Personally, I feel like broccoli is just one of those vegetables there's no middle ground on. People either love broccoli, or they loathe it. I love broccoli and eat it almost every other day at home, but if getting in your greens is a trip on the struggle bus for ya, no sweat. Consider broccoli powder just another A-plus additive for fruit smoothies. Combined with berries and milk, you'll hardly taste the greens, but will still benefit from all its nutrients like vitamins B6, C, E, K, folate, and manganese.

For those who aren't huge smoothie fans who maybe prefer warmer to cooler meals, you can totally mix a few spoonfuls into your favorite soup.
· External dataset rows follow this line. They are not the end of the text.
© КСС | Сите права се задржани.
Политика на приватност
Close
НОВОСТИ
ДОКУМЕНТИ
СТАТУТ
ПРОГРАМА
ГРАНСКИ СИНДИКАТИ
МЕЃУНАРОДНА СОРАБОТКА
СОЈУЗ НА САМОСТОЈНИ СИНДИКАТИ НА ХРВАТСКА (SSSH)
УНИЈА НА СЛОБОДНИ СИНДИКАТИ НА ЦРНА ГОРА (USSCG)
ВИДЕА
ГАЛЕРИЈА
And, if you're feeling extra experimental, the powder has been approved for baking use, according to The Guardian. I don't know about you, but I could definitely get down with broccoli-enhanced muffin tops or cakes.

It really all comes down to whatever your taste buds prefer, but I highly advise you take advantage of this authentically all-veg supplement because, let's be real, who couldn't benefit from a little extra greenery in life? Bon appétit!